═════ Provided records ═════
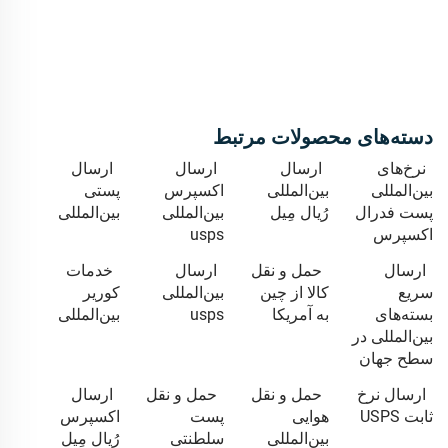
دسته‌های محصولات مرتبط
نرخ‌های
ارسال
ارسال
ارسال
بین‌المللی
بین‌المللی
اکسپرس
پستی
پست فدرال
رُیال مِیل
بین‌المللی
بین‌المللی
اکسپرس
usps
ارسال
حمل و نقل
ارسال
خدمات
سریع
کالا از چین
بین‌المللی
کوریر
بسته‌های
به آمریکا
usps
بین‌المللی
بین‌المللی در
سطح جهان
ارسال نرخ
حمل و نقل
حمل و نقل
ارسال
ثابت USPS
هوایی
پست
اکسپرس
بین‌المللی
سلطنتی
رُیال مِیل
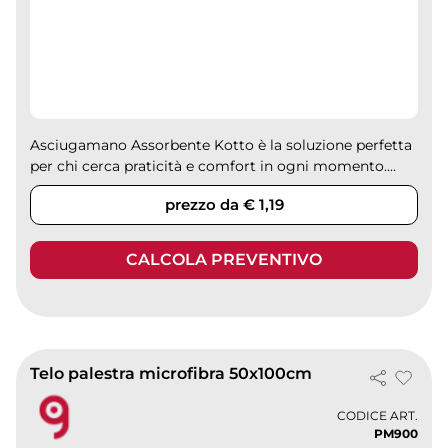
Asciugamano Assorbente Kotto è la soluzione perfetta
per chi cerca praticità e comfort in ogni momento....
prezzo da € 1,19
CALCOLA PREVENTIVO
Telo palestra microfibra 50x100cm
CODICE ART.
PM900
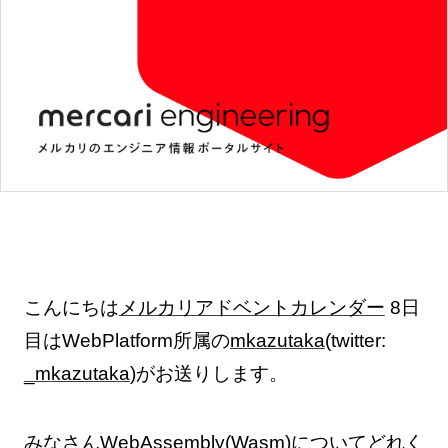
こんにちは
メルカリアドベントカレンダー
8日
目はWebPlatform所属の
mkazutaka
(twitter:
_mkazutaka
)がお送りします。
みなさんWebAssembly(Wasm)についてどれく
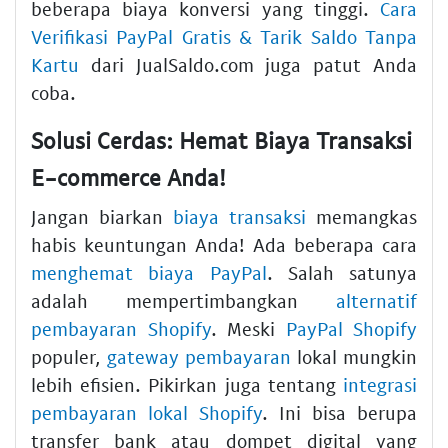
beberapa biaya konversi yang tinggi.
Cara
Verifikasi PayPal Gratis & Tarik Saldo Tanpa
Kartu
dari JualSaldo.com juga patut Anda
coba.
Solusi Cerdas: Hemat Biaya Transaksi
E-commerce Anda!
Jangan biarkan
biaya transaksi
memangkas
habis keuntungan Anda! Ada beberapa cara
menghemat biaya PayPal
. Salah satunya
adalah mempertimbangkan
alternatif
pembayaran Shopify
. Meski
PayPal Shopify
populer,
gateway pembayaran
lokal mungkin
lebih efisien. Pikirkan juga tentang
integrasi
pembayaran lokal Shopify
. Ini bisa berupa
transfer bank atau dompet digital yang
═════
═════ Provided records ═════
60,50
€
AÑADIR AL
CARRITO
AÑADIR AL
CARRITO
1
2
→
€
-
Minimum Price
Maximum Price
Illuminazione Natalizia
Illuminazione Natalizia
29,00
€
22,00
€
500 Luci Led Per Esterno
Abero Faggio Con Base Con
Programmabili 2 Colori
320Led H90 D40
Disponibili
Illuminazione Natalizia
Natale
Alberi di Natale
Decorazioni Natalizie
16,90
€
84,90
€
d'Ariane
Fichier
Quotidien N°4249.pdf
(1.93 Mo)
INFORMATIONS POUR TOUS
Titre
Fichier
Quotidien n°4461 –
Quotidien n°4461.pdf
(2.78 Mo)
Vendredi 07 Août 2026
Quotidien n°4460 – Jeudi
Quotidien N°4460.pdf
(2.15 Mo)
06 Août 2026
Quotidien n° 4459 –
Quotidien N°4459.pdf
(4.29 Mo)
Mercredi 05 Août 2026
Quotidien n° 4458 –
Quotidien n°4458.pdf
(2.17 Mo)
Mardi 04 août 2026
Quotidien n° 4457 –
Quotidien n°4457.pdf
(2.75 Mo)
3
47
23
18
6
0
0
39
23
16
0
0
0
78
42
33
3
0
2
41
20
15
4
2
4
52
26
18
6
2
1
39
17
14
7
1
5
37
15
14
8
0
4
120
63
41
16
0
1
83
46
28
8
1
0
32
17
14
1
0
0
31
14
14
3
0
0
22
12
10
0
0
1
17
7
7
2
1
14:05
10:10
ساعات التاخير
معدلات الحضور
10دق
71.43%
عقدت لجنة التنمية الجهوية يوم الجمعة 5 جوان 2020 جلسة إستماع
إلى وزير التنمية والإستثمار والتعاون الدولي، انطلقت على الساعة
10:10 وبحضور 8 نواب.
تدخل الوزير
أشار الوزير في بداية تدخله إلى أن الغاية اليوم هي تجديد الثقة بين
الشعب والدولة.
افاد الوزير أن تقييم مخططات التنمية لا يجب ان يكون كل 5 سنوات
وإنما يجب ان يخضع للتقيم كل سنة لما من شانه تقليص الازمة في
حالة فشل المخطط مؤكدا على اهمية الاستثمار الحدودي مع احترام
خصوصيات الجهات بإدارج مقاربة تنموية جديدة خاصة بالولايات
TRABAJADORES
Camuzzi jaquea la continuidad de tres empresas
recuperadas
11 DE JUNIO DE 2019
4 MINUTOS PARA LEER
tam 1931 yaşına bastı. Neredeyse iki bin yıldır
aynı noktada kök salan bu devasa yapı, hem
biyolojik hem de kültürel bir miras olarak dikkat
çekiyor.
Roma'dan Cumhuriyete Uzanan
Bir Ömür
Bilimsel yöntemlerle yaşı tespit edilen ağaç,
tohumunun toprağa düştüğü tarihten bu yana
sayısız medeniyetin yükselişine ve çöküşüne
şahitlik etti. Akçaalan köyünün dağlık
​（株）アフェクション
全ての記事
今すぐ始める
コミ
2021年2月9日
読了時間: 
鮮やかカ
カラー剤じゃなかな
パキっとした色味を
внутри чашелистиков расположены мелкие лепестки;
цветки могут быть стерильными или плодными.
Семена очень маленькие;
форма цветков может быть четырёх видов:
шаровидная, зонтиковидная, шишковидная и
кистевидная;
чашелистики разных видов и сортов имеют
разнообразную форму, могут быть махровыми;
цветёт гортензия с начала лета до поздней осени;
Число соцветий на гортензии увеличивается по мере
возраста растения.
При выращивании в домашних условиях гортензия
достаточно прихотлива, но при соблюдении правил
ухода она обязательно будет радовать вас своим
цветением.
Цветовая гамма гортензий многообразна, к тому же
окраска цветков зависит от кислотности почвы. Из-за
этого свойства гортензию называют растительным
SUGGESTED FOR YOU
═════
# Exercise instructions:
Pull together all lines from the data that mention the word "Anda".

# Solution to the problem:
dari JualSaldo.com juga patut Anda
E-commerce Anda!
habis keuntungan Anda! Ada beberapa cara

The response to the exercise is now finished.